La  seule solution est de : sauvegarder les données > démarrer en mode indépendant du disque (par internet = *⌘⌥R*) > supprimer l'*apfs* de manière à reformater la partition *disk0s2* en *jhfs+* > ré-installer High Sierra ce qui recrée le format *apfs* de neuf > récupérer les données -->


ce cycle permet d'espérer que la seconde installation de l'*apfs* soit dépouvue de l'« erreur de taille interne » --> ce qui fait que le *Conteneur* soit re-partitionnable.


----------



## Arth0 (24 Février 2018)

Super, merci de ta reponse!
je fais regulierement des backup via TimeMachine mais je n'ai jamais eu a restaurer depuis cette sauvegarde!
Est ce que time machine sauvegarde toute la machine? fichier, logiciel, preferences, etc....)


----------



## macomaniac (24 Février 2018)

Arth0 a dit:


> Est ce que time machine sauvegarde toute la machine?



Oui.
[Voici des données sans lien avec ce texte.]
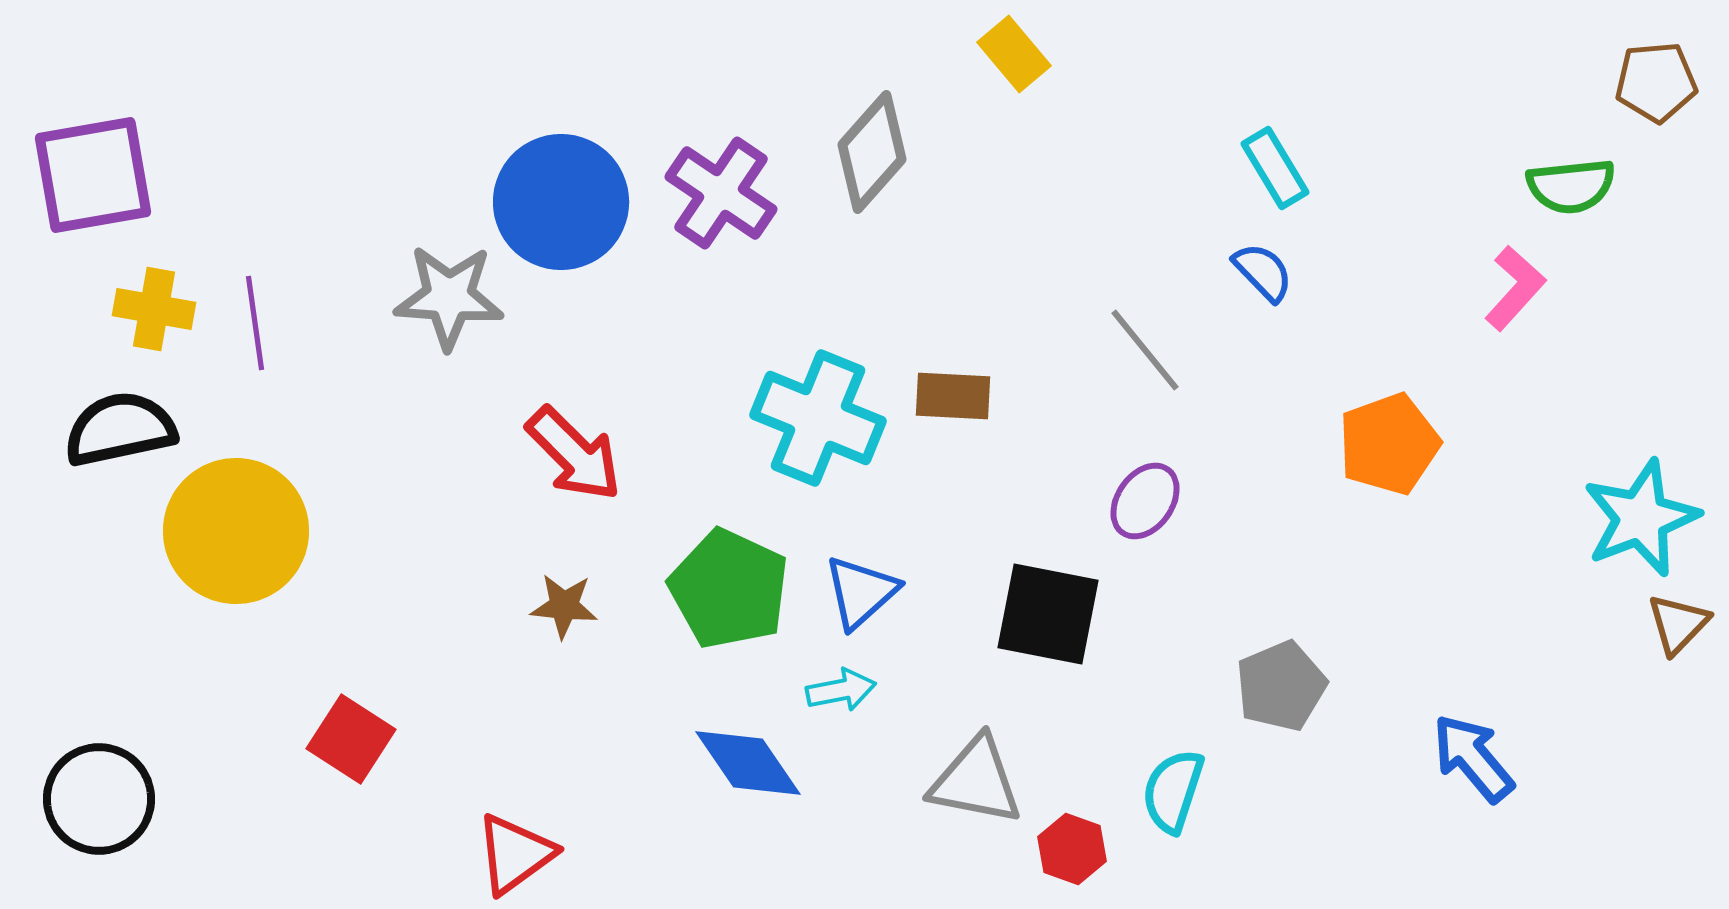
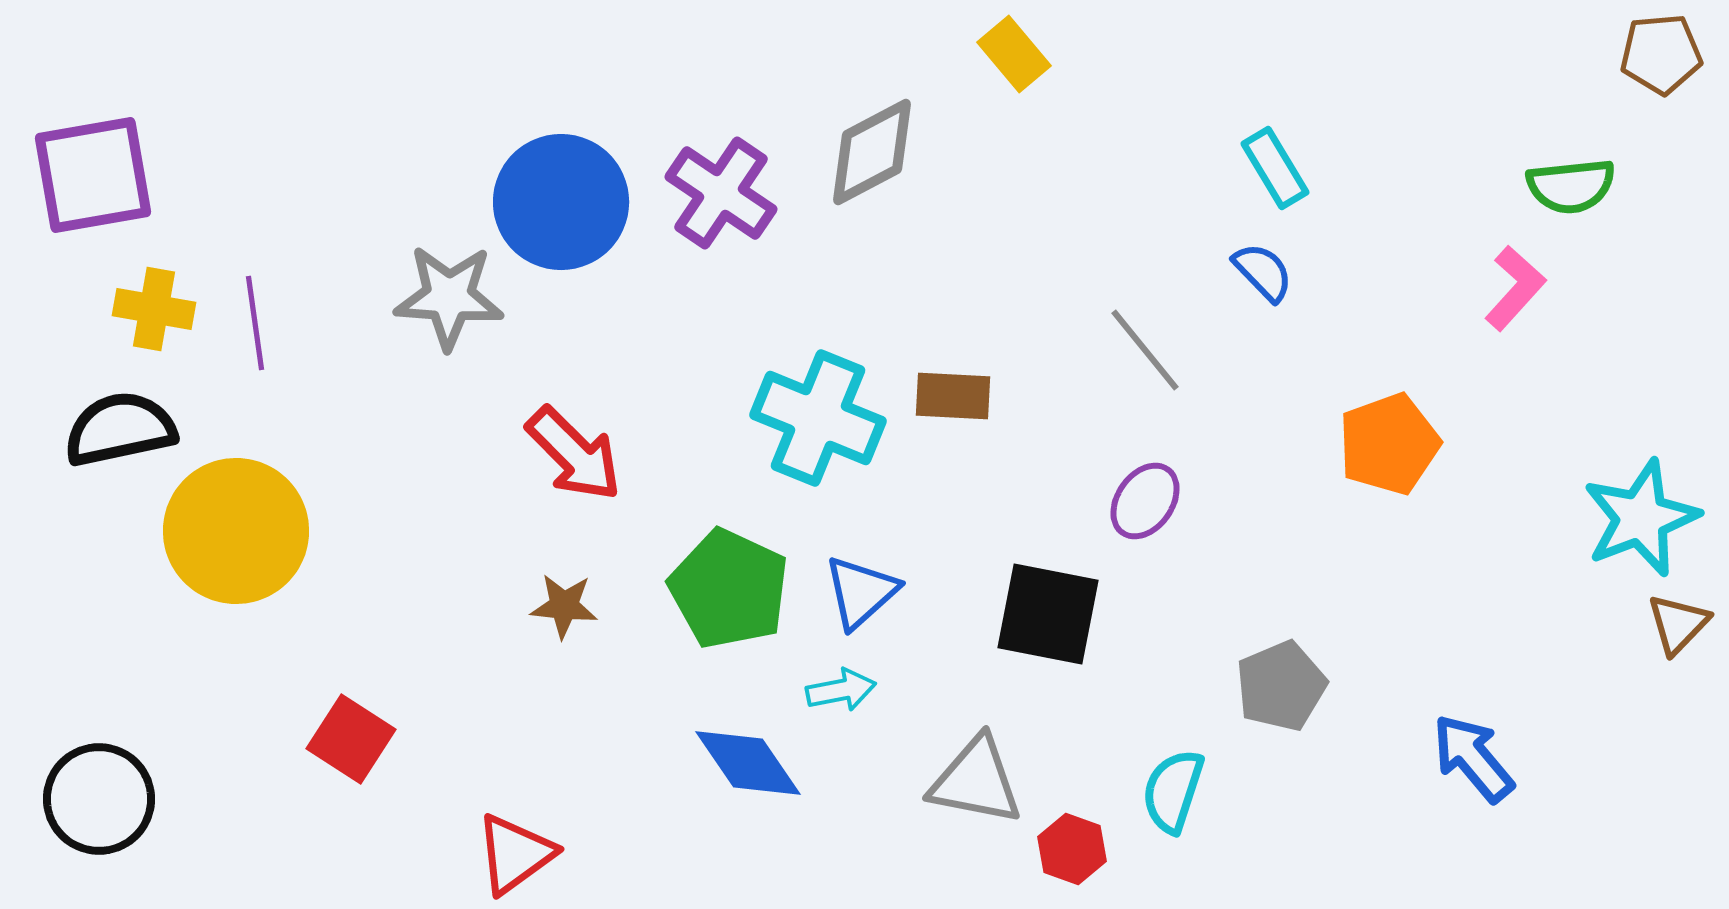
brown pentagon: moved 5 px right, 28 px up
gray diamond: rotated 21 degrees clockwise
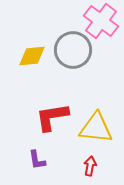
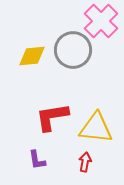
pink cross: rotated 8 degrees clockwise
red arrow: moved 5 px left, 4 px up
En fin d'installation propre > tu as une page te proposant de récupérer des données («Assistant de migration») --> tu peux cocher la case : "*À partir d'un autre Mac ou d'une sauvegarde TM*" et récupérer les données de ta sauvegarde. Sauvegarde que tu peux mettre à jour, bien sûr, avant de t'engager dans la destruction de l'*apfs*.

Il faut démarrer par internet pour qu'il y ait téléchargement d'un OS de secours en *RAM* et que le Mac, démarré sur la *RAM*, soit indépendant du disque --> alors tu peux effacer le *Conteneur* entier.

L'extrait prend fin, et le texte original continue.